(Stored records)
• • • • •
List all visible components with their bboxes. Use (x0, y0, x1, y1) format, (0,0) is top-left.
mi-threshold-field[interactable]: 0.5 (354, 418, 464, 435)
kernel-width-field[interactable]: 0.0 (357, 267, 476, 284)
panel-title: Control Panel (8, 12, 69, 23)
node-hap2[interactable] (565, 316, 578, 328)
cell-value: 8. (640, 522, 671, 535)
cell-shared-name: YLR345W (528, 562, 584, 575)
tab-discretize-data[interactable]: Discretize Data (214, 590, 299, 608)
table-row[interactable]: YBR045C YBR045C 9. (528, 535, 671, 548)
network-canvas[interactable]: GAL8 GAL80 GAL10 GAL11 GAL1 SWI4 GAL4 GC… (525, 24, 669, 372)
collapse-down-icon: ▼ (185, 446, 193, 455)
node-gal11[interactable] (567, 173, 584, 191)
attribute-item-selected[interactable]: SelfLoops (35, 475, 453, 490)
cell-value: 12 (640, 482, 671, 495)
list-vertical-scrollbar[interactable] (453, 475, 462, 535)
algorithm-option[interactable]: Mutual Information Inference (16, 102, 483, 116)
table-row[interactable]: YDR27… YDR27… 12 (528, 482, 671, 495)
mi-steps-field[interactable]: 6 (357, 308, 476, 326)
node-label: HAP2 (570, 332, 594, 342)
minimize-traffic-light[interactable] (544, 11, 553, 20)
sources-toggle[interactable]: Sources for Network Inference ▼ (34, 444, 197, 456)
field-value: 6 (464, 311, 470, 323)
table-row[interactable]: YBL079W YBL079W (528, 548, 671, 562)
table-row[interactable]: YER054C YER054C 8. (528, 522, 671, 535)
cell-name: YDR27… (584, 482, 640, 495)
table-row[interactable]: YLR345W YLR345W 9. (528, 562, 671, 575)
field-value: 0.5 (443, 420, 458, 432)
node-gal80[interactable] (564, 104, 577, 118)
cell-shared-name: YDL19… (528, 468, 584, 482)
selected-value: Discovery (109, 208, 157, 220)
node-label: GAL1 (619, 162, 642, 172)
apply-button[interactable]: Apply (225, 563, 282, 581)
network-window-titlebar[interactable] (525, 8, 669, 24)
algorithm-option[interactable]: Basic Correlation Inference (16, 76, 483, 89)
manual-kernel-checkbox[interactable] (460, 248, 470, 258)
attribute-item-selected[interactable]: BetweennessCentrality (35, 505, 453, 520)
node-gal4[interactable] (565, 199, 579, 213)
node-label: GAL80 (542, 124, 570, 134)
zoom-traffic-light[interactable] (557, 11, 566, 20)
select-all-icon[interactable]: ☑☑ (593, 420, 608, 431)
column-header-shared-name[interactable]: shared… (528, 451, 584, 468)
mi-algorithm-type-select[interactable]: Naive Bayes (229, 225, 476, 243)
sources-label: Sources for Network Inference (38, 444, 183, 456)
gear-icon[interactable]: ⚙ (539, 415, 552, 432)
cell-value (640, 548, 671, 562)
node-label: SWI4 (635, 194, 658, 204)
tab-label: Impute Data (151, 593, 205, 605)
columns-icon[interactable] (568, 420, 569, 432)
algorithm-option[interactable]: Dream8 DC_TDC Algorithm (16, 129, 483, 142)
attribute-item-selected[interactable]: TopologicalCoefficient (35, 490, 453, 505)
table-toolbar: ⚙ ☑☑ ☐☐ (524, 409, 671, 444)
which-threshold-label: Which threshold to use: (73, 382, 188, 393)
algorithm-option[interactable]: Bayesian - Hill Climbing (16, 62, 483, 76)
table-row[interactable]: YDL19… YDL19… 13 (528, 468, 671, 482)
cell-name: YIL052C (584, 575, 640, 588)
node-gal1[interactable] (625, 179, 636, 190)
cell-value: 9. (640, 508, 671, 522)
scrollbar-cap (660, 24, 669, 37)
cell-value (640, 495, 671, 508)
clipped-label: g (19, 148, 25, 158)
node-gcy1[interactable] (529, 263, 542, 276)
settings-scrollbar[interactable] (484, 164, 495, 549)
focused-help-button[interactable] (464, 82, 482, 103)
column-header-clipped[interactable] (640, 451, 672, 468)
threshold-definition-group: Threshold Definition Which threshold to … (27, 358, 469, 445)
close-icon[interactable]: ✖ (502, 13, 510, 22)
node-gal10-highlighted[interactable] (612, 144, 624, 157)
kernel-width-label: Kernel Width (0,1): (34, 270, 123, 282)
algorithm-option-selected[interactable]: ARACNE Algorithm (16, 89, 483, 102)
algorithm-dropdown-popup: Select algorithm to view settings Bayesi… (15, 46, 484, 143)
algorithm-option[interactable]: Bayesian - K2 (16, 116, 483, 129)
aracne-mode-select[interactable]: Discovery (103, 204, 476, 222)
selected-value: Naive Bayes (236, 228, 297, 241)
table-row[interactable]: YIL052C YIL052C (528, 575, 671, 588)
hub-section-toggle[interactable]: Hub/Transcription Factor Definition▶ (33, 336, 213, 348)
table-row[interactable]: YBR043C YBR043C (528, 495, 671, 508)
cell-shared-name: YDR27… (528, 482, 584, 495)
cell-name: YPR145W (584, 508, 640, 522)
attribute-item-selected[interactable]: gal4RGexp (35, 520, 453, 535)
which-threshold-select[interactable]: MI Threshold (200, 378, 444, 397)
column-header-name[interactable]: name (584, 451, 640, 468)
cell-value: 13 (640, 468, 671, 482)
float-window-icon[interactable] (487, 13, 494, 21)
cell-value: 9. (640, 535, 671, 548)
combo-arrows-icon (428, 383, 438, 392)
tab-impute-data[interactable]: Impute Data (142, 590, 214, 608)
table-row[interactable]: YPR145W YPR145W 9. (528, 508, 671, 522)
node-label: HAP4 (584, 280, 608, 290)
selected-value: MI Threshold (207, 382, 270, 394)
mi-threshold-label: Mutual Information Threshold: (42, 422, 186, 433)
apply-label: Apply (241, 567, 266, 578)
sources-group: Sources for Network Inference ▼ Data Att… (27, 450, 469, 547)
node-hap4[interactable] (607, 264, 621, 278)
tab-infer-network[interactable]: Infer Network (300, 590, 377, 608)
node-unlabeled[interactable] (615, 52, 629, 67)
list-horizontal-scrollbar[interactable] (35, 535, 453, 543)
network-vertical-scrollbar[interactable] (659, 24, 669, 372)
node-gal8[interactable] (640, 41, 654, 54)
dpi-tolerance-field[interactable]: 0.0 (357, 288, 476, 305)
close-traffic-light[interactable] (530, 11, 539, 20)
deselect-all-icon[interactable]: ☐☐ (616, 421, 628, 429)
• • • • •
▶ _HOW TO COMPLETE THIS TASK_:
Search the data for the string "attribute" and copy every line where it appears.

▶ _ANSWER SPACE_:
attribute-item-selected[interactable]: SelfLoops (35, 475, 453, 490)
attribute-item-selected[interactable]: BetweennessCentrality (35, 505, 453, 520)
attribute-item-selected[interactable]: TopologicalCoefficient (35, 490, 453, 505)
attribute-item-selected[interactable]: gal4RGexp (35, 520, 453, 535)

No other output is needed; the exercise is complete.